St. Benedict

In our last post, we quoted a prayer by St. Benedict.  St. Benedict is a Catholic saint who lived from 480 to 543.  He is probably most famous for his St. Benedict’s Rule whose “purpose was not to institute an order of clerics with clerical duties and offices, but an organization and a set of rules for the domestic life of such laymen as wished to live as fully as possible the type of life presented in the Gospel”. [1]

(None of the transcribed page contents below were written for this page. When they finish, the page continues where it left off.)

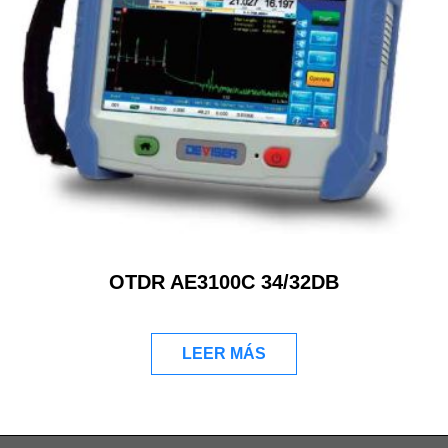
OTDR AE3100C 34/32DB
LEER MÁS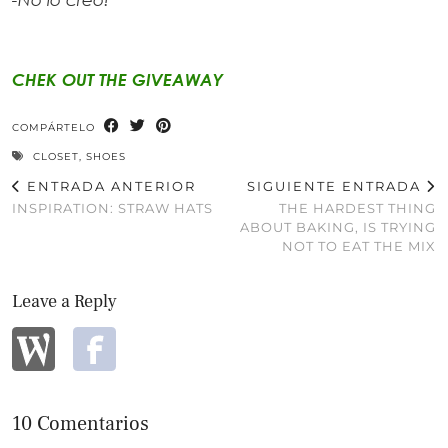
CHEK OUT THE GIVEAWAY
COMPÁRTELO
CLOSET
,
SHOES
ENTRADA ANTERIOR
SIGUIENTE ENTRADA
INSPIRATION: STRAW HATS
THE HARDEST THING
ABOUT BAKING, IS TRYING
NOT TO EAT THE MIX
Leave a Reply
10 Comentarios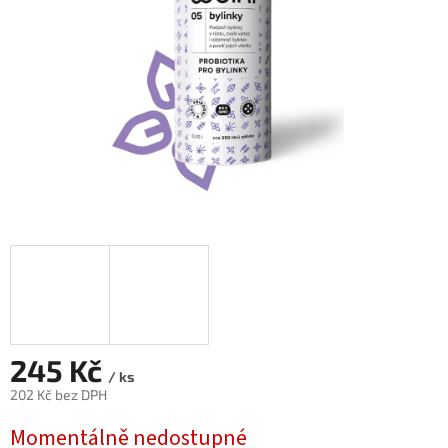
245 Kč
/ ks
202 Kč bez DPH
Měrná
Momentálně nedostupné
cena: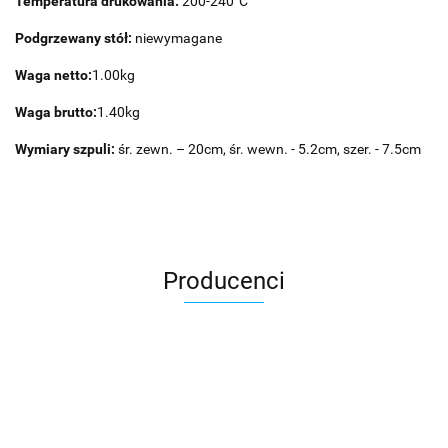
Temperatura drukowania:
200-240°C
Podgrzewany stół:
niewymagane
Waga netto:
1.00kg
Waga brutto:
1.40kg
Wymiary szpuli:
śr. zewn. – 20cm, śr. wewn. - 5.2cm, szer. - 7.5cm
Producenci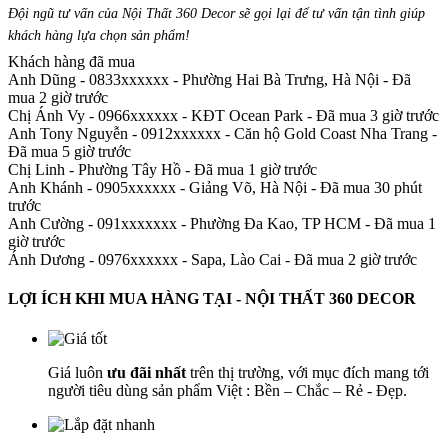
Đội ngũ tư vấn của Nội Thất 360 Decor sẽ gọi lại để tư vấn tận tình giúp
khách hàng lựa chọn sản phẩm
!
Khách hàng đã mua
Anh Dũng - 0833xxxxxx
-
Phường Hai Bà Trưng, Hà Nội - Đã
mua 2 giờ trước
Chị Ánh Vy - 0966xxxxxx
-
KĐT Ocean Park - Đã mua 3 giờ trước
Anh Tony Nguyễn - 0912xxxxxx
-
Căn hộ Gold Coast Nha Trang -
Đã mua 5 giờ trước
Chị Linh
-
Phường Tây Hồ - Đã mua 1 giờ trước
Anh Khánh - 0905xxxxxx
-
Giảng Võ, Hà Nội - Đã mua 30 phút
trước
Anh Cường - 091xxxxxxx
-
Phường Đa Kao, TP HCM - Đã mua 1
giờ trước
Ánh Dương - 0976xxxxxx
-
Sapa, Lào Cai - Đã mua 2 giờ trước
LỢI ÍCH KHI MUA HÀNG TẠI - NỘI THẤT 360 DECOR
Giá luôn
ưu đãi nhất
trên thị trường, với mục đích mang tới
người tiêu dùng sản phẩm Việt : Bền – Chắc – Rẻ - Đẹp.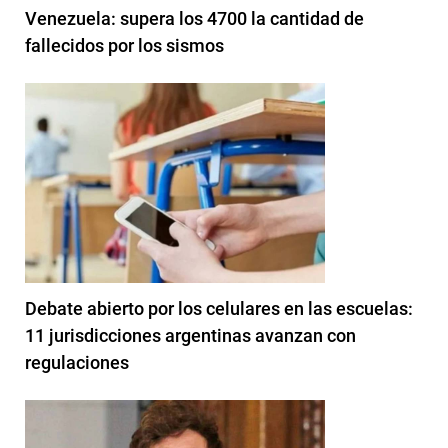
Venezuela: supera los 4700 la cantidad de
fallecidos por los sismos
Debate abierto por los celulares en las escuelas:
11 jurisdicciones argentinas avanzan con
regulaciones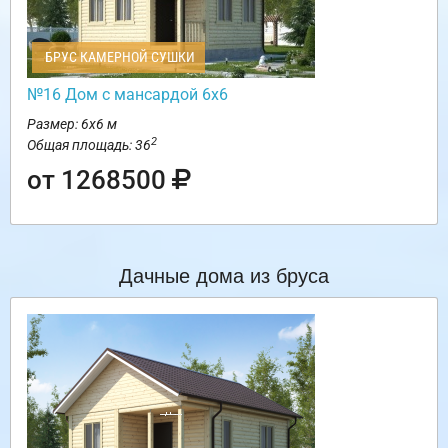
БРУС КАМЕРНОЙ СУШКИ
№16 Дом с мансардой 6х6
Размер: 6х6 м
2
Общая площадь: 36
от 1268500
Дачные дома из бруса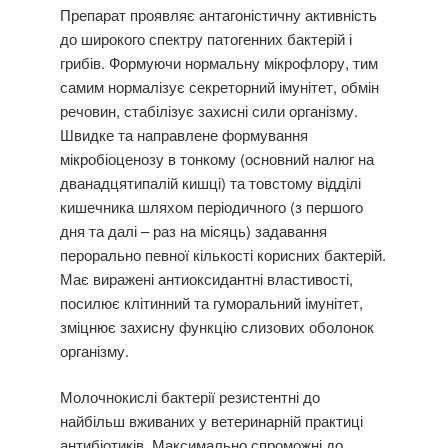
Препарат проявляє антагоністичну активність
до широкого спектру патогенних бактерій і
грибів. Формуючи нормальну мікрофлору, тим
самим нормалізує секреторний імунітет, обмін
речовин, стабілізує захисні сили організму.
Швидке та направлене формування
мікробіоценозу в тонкому (основний налюг на
дванадцятипалій кишці) та товстому відділі
кишечника шляхом періодичного (з першого
дня та далі – раз на місяць) задавання
перорально певної кількості корисних бактерій.
Має виражені антиоксидантні властивості,
посилює клітинний та гуморальний імунітет,
зміцнює захисну функцію слизових оболонок
організму.
Молочнокислі бактерії резистентні до
найбільш вживаних у ветеринарній практиці
антибіотиків. Максимально спроможні до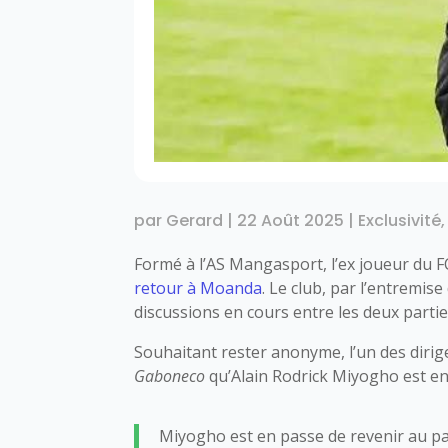
par
Gerard
|
22 Août 2025
|
Exclusivité
Formé à l’AS Mangasport, l’ex joueur du 
retour à Moanda
. Le club, par l’entremis
discussions en cours entre les deux parti
Souhaitant rester anonyme, l’un des diri
Gaboneco
qu’Alain Rodrick Miyogho est en
Miyogho est en passe de revenir au p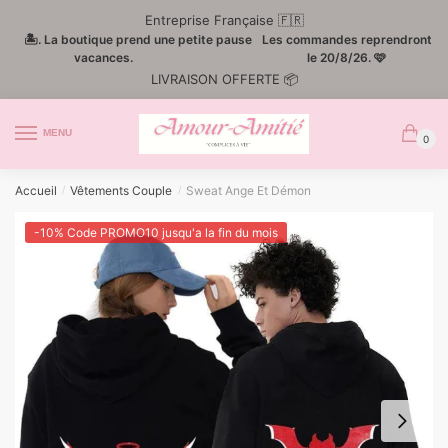
Passer
Aller
Entreprise Française 🇫🇷
à
au
🏝️. La boutique prend une petite pause
Les commandes reprendront
la
contenu
vacances.
le 20/8/26. 🩷
LIVRAISON OFFERTE 📦
navigation
MENU
0
Accueil
Vêtements Couple
Sweat Ange Et Démon
/
/
-10% Code PROMO10 jusqu'a la fin du mois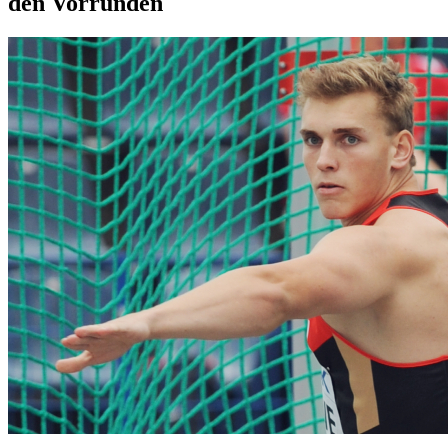
den Vorrunden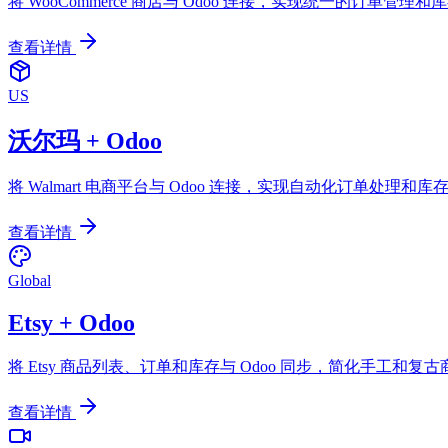
将 WooCommerce 商店与 Odoo 连接，实现统一的订单管理
查看详情
US
沃尔玛 + Odoo
将 Walmart 电商平台与 Odoo 连接，实现自动化订单处理和库
查看详情
Global
Etsy + Odoo
将 Etsy 商品列表、订单和库存与 Odoo 同步，简化手工和复
查看详情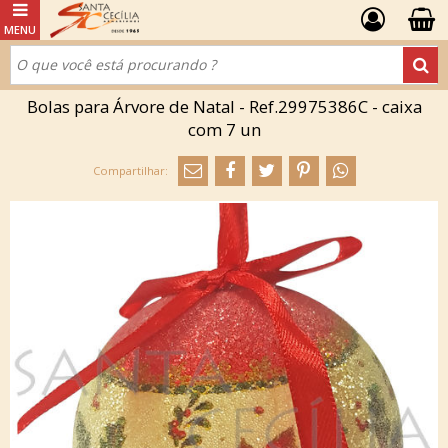
Bolas para Árvore de Natal - Ref.29975386C - caixa
com 7 un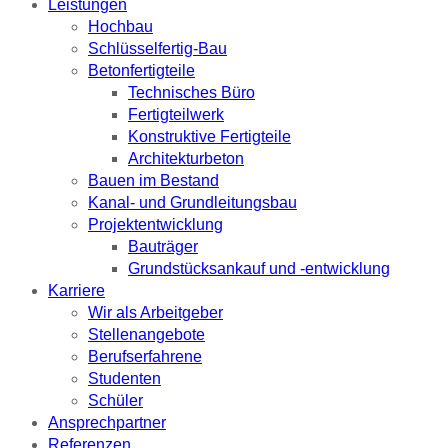
Leistungen
Hochbau
Schlüsselfertig-Bau
Betonfertigteile
Technisches Büro
Fertigteilwerk
Konstruktive Fertigteile
Architekturbeton
Bauen im Bestand
Kanal- und Grundleitungsbau
Projektentwicklung
Bauträger
Grundstücksankauf und -entwicklung
Karriere
Wir als Arbeitgeber
Stellenangebote
Berufserfahrene
Studenten
Schüler
Ansprechpartner
Referenzen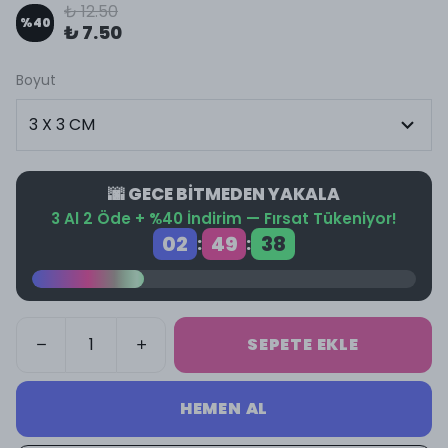
₺ 12.50
%
40
₺ 7.50
Boyut
🌆 GECE BİTMEDEN YAKALA
3 Al 2 Öde + %40 İndirim — Fırsat Tükeniyor!
02
49
38
:
:
SEPETE EKLE
HEMEN AL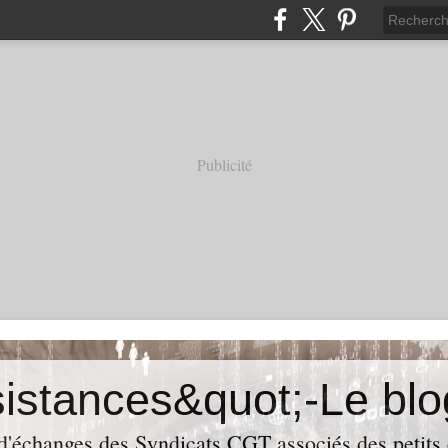
Publicité
 d'échanges des Syndicats CGT associés des petits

Instead of practicing a theoretical Christianity he tried to practice a Christianity that could be lived in the real world.  “Benedict had the revolutionary idea that work was a necessary instrument of virtue almost on a par with prayer, and often indistinguishable from it. To him it was the natural condition of man, and he envisioned a state of life in which the physical components of work, prayer and reading were in all ways equal. He warned against outward expressions of piety and excessive mortification, especially when they were found to be, as is most often the case, an end in themselves. His was a voice of moderation and reason; his Rule is, indeed, a document about how a man can live with God in an imperfect world.” [2]

While I do not consider living in a monastery living in the real world, St. Benedict’s aim was noble.  Those of us who work in manufacturing or in call centers or in the medical profession or in a nonprofit organization do not have a St. Benedict to guide us; we must figure out for ourselves how to live with God in our profession.  It is odd that we see so little discussion on how to apply Christianity to our work.